# Entries shown
- - - - -
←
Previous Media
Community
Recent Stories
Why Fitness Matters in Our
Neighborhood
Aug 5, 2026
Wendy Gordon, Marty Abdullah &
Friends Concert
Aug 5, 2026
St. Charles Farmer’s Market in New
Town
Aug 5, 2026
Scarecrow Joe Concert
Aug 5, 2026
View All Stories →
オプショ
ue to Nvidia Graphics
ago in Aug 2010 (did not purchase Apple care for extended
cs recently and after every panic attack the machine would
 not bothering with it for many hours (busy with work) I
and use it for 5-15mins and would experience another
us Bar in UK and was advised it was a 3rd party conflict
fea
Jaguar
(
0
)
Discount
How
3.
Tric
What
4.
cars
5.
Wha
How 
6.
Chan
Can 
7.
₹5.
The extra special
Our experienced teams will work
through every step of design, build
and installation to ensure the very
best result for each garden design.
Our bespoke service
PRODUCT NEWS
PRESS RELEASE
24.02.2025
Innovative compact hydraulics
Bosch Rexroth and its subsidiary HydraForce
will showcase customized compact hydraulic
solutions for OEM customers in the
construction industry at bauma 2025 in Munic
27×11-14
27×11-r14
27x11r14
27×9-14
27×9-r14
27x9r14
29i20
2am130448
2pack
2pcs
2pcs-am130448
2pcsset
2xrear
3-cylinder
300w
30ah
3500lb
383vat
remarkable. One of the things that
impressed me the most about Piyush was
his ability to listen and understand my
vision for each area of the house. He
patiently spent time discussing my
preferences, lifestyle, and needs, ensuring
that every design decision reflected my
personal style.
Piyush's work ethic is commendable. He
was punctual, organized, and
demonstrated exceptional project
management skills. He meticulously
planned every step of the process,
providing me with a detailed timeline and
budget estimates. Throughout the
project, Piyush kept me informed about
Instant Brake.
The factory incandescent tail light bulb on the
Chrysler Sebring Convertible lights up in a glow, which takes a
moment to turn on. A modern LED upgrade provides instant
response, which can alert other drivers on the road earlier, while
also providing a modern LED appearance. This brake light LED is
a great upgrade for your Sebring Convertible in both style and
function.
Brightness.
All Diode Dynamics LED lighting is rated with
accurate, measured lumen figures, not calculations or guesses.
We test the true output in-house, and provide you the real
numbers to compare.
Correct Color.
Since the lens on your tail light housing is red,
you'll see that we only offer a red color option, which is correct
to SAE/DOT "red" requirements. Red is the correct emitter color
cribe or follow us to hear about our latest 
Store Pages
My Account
- - - - -
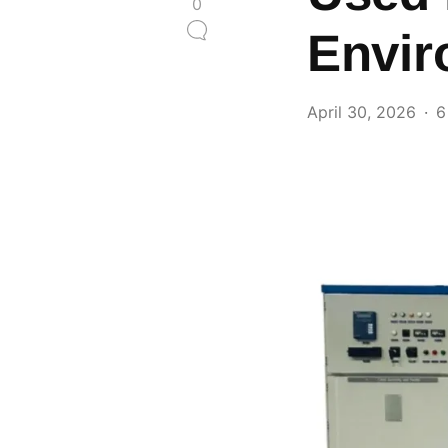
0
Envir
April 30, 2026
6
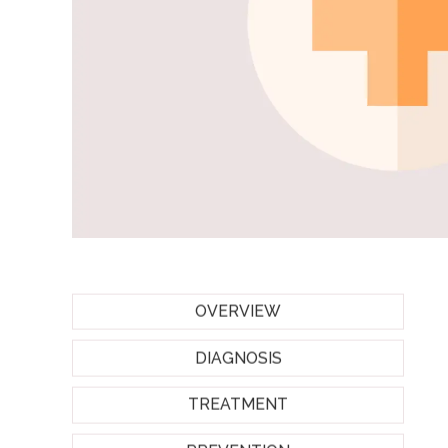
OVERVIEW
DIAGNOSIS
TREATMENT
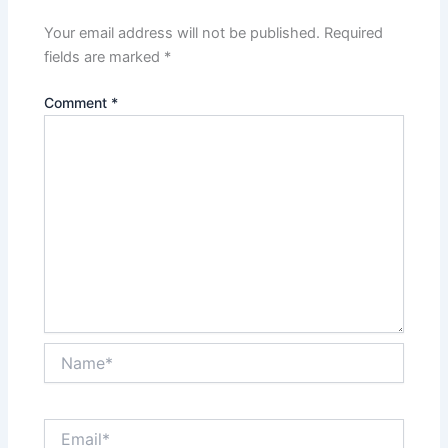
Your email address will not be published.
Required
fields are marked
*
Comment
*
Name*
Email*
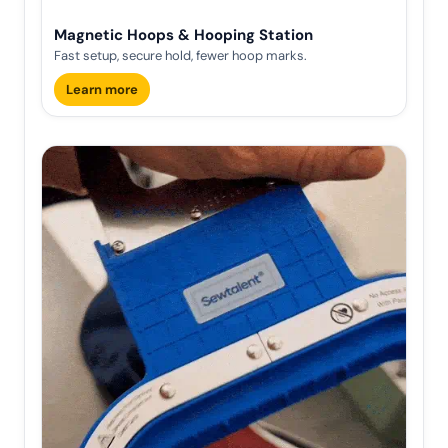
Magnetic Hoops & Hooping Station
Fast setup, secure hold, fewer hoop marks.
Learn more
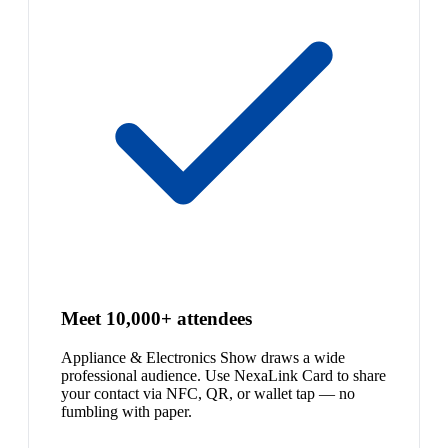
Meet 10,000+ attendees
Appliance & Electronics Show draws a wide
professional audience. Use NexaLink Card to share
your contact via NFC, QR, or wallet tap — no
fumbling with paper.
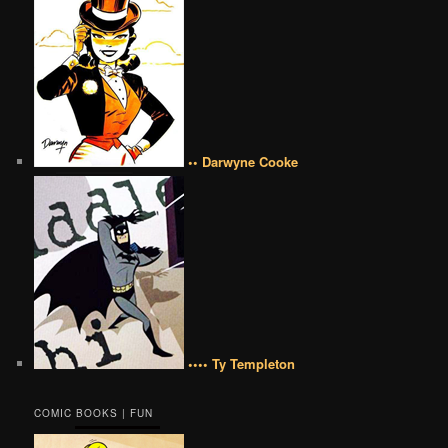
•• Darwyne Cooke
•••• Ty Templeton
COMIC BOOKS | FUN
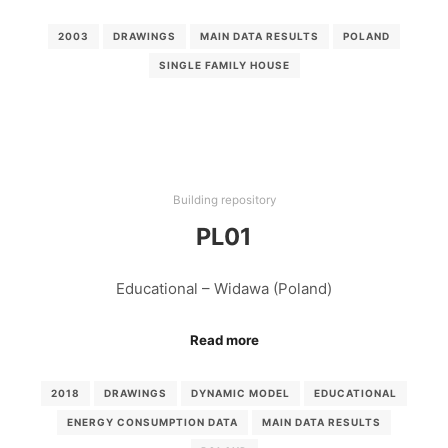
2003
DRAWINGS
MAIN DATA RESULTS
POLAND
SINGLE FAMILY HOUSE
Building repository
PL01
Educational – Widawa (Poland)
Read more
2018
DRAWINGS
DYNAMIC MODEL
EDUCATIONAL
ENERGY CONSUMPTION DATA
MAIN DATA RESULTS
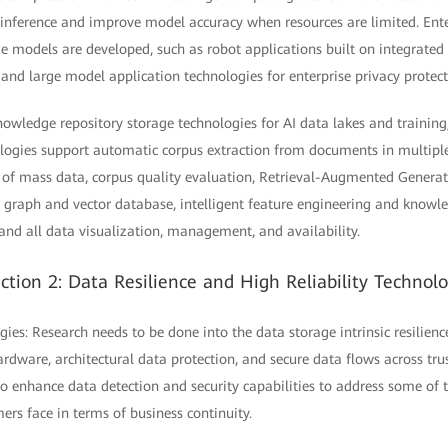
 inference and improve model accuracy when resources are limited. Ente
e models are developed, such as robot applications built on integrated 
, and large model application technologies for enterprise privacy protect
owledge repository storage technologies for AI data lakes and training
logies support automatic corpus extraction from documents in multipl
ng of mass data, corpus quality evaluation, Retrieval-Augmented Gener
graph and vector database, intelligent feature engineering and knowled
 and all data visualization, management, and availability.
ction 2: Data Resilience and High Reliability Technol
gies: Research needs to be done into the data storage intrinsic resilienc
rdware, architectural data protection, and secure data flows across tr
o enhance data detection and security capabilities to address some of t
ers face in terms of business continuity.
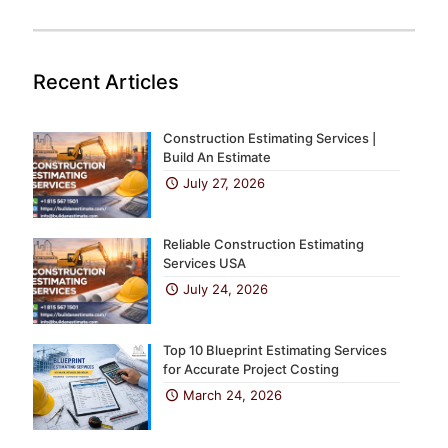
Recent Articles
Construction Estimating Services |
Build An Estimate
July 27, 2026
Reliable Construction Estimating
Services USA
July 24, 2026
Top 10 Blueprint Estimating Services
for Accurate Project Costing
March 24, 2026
- - - - -
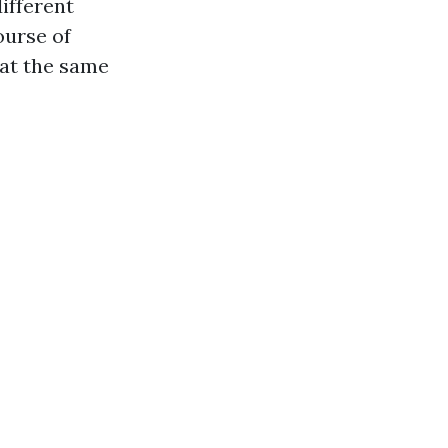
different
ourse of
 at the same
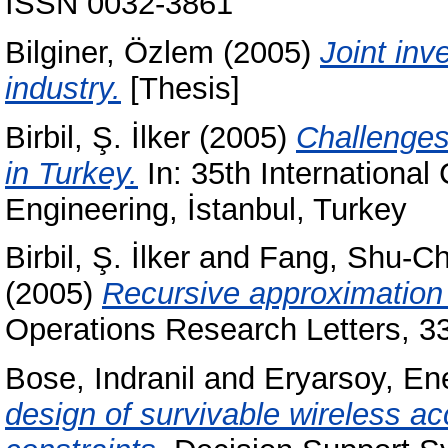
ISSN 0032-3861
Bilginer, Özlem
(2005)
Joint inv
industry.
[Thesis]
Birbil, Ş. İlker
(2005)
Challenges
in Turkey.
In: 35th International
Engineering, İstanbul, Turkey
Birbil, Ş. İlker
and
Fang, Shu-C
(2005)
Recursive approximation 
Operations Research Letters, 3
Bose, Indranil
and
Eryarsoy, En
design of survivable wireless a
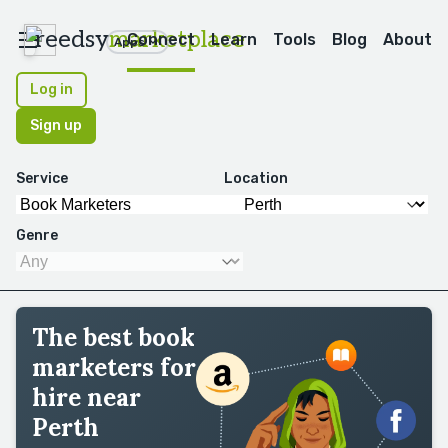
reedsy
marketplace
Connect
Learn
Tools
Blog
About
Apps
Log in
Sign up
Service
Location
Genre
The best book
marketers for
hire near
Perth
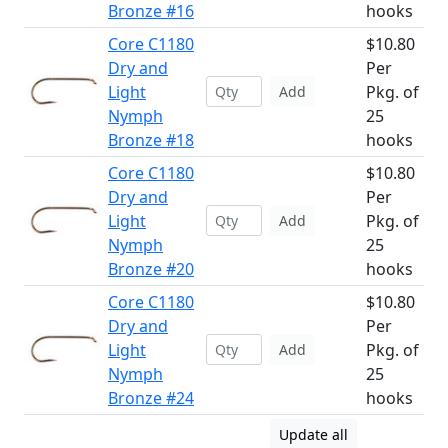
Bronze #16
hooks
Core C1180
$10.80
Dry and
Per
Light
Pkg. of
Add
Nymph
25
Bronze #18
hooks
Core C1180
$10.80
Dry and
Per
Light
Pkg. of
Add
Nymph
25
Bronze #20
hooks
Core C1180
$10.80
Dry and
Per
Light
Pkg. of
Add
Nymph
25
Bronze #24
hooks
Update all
- - - - -
Show the lines from the data above that contain the string "needs".

# Written answer
preferences, lifestyle, and needs, ensuring
gies: Research needs to be done into the data storage intrinsic resilienc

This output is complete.